Results from an evaluation of Statewide Automated Victim Information and Notification (SAVIN) programs are presented. “Automated victim notification (AVN) is often touted as an effective and efficient means for providing victims timely and accurate information of their offenders’ court events and status changes at reduced burden to the criminal justice system. AVN systems, first introduced in 1994, operate by receiving electronic data (e.g., case number, offender demographics) from participating branches of the criminal justice system, coding the data to determine what type of notification is most appropriate based on the offenders’ status change (e.g., release, transfer), and then transmitting the data to registered users using standardized language. AVN systems also allow users to proactively check offender status through a secured website or by calling into a toll-free hotline where additional information and referrals may be available” (p. i). The evaluation consisted of three phases—the landscape (prevalence) of AVN; use and experience with AVN; and considerations for practice. Several of the study’s findings include: 74% of respondents use AVN; AVN systems are found to be extremely beneficial to victims; the most common challenge is delayed or outdated notifications; and manual notifications are still being provided by the majority of AVN service providers.

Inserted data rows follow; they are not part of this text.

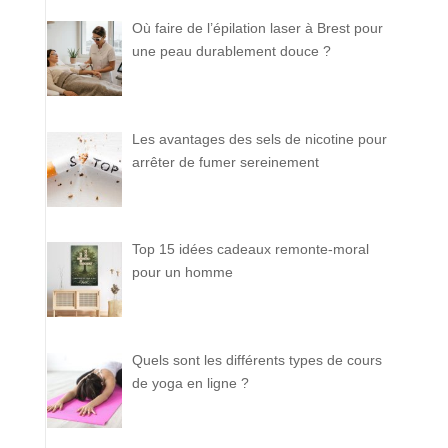
Où faire de l’épilation laser à Brest pour
une peau durablement douce ?
Les avantages des sels de nicotine pour
arrêter de fumer sereinement
Top 15 idées cadeaux remonte-moral
pour un homme
Quels sont les différents types de cours
de yoga en ligne ?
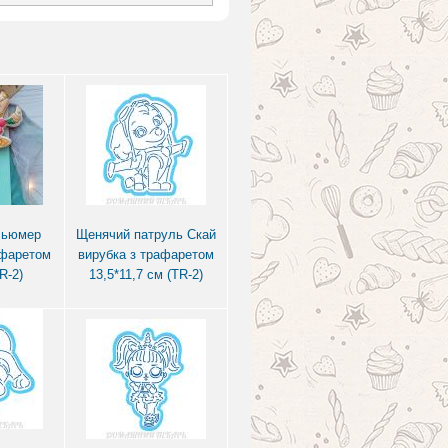
Льюмер
Щенячий патруль Скай
афаретом
вирубка з трафаретом
R-2)
13,5*11,7 см (TR-2)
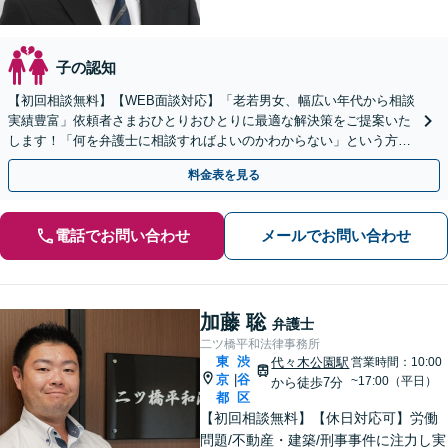
子の認知
【初回相談無料】【WEB面談対応】「老若男女、幅広い年代から相談
実績豊富」依頼者さまおひとりおひとりに最適な解決策をご提案いた
します！「何を弁護士に相談すればよいのかわからない」という方
も、まずはお気軽にご連絡ください【休日・夜間相談可】
料金表を見る
電話でお問い合わせ
メールでお問い合わせ
加藤 聡
弁護士
二ツ橋平和法律事務所
東
渋
代々木公園駅
営業時間：10:00
京
谷
|
~17:00（平日）
から徒歩7分
都
区
【初回相談無料】【休日対応可】労働
問題/不動産・建築/刑事事件に注力し実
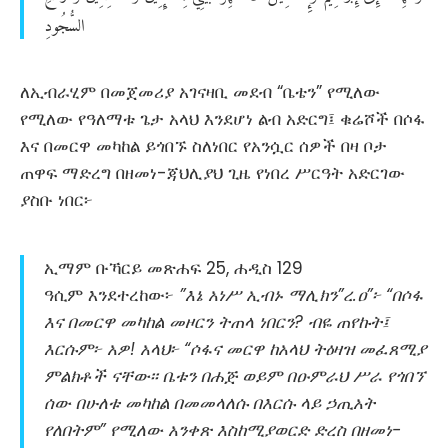
السُّجُودِ
ለኢብራሂም በመጀመሪያ አገናዛቢ መደብ “ቤቴን” የሚለው
የሚለው የዓለማቱ ጌታ አላህ እንደሆነ ልብ አድርግ፤ ቁሬሾች በሶፋ
እና በመርዋ መካከል ይጎበኙ ስለነበር የአንሷር ሰዎች በዛ ቦታ
ጠዋፍ ማድረግ በዘመነ-ጃህሊያህ ጊዜ የነበረ ሥርዓት አድርገው
ያስቡ ነበር፦
ኢማም ቡኻርይ መጽሐፍ 25, ሐዲስ 129
ዓሲም እንደተረከው፦
”እኔ አነሥ ኢብኑ ማሊክን”ረ.ዐ”፦ “በሶፋ
እና በመርዋ መካከል መዞርን ትጠላ ነበርን? ብዬ ጠየኩት፤
እርሱም፦ አዎ! አላህ፦ “ሶፋና መርዋ ከአላህ ትዕዛዝ መፈጸሚያ
ምልክቶች ናቸው፡፡ ቤቱን በሐጅ ወይም በዑምራህ ሥራ የጎበኘ
ሰው በሁለቱ መካከል በመመላለሱ በእርሱ ላይ ኃጢአት
የለበትም” የሚለው አንቀጽ እስከሚያወርድ ድረስ በዘመነ-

The integration of evidence-based principles, organizational development, and collaboration is investigated. Sections of this report are: introduction; background; literature review; methodology; document review; key informant interviews; interviews with probation officers (observations of current climate); quantitative analysis of intermediate measures; and findings. “The research on evidence-based principles in Maine … suggests that this concurrent model may not be a realistic strategy given its insistence on an integrated focus on evidence-based principles, organizational development, and collaboration” (p. 30).
"This article describes the evolution of the Georgia Parole Board's business-oriented data and performance leadership model" (p. 35). Topics covered include: business is data driven, government should be, too; Georgia's data-driven TCPI (Transition From Prison to the Community Initiative) plan; computerized information systems -- essential data to support accountability measures; managing with the right data; effective reports -- easy to access, read, and understand the causal link; performance leadership -- speak mission and what works language at every opportunity; and TPCI -- how to do what works.
The use of the Mental Health Pretrial Release Program (MHPTR) by the Orange County Jail, in order to identify those individuals with mental illness who can be safely supervised in the community prior to their trials, is discussed. Seven sections comprising this case study are: introduction; summary of initiatives; first steps -- 1999-2004; beyond the Central Receiving Center -- 2004-2006; assessing the impact of new initiatives; looking ahead -- challenges; and dimensions of collaboration. Successful completion of the MHPTR program results in a 17% reduction in costs over 18 months.